Von Melanie Reinsch 01.11.2016, 16:00
Eine junge Schaupielerin spielt eine 10-Jährige, die mit einem wesentlich älteren Mann verheiratet wird. Das Foto entstand im Rahmen einer "Amnesty International"-Aktion gegen Kinderehen.
Eine junge Schaupielerin spielt eine 10-Jährige, die mit einem wesentlich älteren Mann verheiratet wird. Das Foto entstand im Rahmen einer "Amnesty International"-Aktion gegen Kinderehen. AFP

Berlin - Sollen Ehen unter 18 Jahren per Gesetz in Deutschland komplett verboten werden? Oder soll es Ausnahmen geben? Ein Gesetzesentwurf, den  Justizminister Heiko Maas (SPD) am Wochenende als „veraltet“ bezeichnete,  sorgt parteiübergreifend für Diskussionen. Die Grünen stärken Maas den Rücken, die Union fordert ein Komplettverbot.

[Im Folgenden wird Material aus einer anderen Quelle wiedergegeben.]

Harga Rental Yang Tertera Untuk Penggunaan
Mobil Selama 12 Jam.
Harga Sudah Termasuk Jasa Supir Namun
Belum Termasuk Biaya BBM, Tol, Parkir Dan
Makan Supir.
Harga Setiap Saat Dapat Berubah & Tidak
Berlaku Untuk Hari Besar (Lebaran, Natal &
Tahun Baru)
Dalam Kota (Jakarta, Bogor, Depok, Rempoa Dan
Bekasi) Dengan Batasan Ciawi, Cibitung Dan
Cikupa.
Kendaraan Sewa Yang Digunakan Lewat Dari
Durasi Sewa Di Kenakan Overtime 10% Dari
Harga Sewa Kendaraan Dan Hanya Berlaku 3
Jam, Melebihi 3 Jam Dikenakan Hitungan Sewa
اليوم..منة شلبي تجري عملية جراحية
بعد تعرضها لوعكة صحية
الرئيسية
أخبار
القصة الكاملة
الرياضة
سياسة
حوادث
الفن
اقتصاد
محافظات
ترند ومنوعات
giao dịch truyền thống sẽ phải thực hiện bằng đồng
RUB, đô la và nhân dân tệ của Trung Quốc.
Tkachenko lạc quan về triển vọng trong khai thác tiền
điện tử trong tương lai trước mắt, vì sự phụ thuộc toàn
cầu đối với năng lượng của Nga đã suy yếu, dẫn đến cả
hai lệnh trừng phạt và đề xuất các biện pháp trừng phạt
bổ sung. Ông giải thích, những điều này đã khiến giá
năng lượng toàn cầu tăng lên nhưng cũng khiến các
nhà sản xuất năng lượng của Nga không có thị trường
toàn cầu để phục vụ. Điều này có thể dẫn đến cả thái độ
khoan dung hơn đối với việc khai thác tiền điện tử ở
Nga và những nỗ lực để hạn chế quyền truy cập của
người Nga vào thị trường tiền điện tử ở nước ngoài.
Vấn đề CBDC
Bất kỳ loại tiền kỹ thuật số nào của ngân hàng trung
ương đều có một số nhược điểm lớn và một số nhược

Kein grundsätzliches Verbot

Nach dem  Entwurf will Maas, dass Gerichte  Kinderehen künftig schneller aufheben dürfen – wenn das Kindswohl gefährdet ist. Bisher ging es ausschließlich darum, ob die Ehe durch Zwang zu Stande gekommen ist. Ehen, die zwischen 16 und 18 Jahren geschlossen wurden, sollten nur noch in absoluten Ausnahmefällen genehmigt werden können, wenn das unter besonderer Berücksichtigung eines konkreten Einzelfalls geboten sei, erklärte der Justizminister. Das ist eine Verschärfung der aktuellen Gesetzeslage.  Ein grundsätzliches Verbot jeder Ehe mit einem Partner unter 18 Jahre ist bisher in diesem Entwurf nicht vorgesehen. 

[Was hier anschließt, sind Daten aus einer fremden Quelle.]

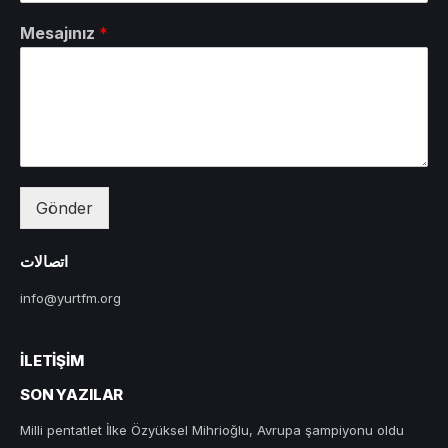
Mesajınız
*
Gönder
اتصالات
info@yurtfm.org
İLETIŞIM
SON YAZILAR
Milli pentatlet İlke Özyüksel Mihrioğlu, Avrupa şampiyonu oldu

„Die Eheschließung von Minderjährigen muss in Deutschland verboten werden. Dies muss auch für rein kirchliche Eheschließungen gelten. Nur so verhindern wir auch sogenannte Imam- und Roma-Ehen, die nach traditionellen Riten mitten in Deutschland geschlossen werden, ohne dass eine standesamtliche Trauung folgt“, sagte Annette Widmann-Mauz, Vorsitzende der Frauen Union.  Kinderehen, die im Ausland geschlossen würden, dürften bei uns keinen Bestand haben. Eine Eheaufhebung für unter 14-jährige Mädchen reiche nicht aus. Auch 15- bis 17-jährige Mädchen hätten  ein Recht auf sexuelle Selbstbestimmung und Entwicklung, erklärte Widmann-Mauz weiter.

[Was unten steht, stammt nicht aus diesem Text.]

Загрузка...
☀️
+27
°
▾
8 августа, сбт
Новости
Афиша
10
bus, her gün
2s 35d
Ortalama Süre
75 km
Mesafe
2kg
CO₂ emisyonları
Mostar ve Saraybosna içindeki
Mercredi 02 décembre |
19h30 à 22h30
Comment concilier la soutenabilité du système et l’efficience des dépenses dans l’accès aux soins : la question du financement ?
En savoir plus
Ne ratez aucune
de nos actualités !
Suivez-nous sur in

Sprecherin der Grünen unterstützt Heiko Maas

Franziska Brantner, familien- und kinderpolitische Sprecherin der Grünen-Fraktion, unterstützt Maas mit seinem Vorschlag. „Für uns ist klar: Kinder gehören nicht in die Ehe, sondern in die Schule. Das Kindeswohl muss immer Vorrang haben und auch zur Aufhebung von Ehen führen können. Die Frage ist nur, ob der populistische Ruf von CDU/CSU nach einer quasi-automatischen Annulierung aller Ehen ohne Einzelfallprüfungen wirklich allen Mädchen hilft“, sagte die Grünen-Politikerin dieser Zeitung. Dies könne für viele Mädchen große Probleme mit sich bringen und in einigen Fällen auch die Rückkehr in ihr Heimatland erschweren.  Darauf habe auch das Deutsche Institut für Menschenrechte hingewiesen.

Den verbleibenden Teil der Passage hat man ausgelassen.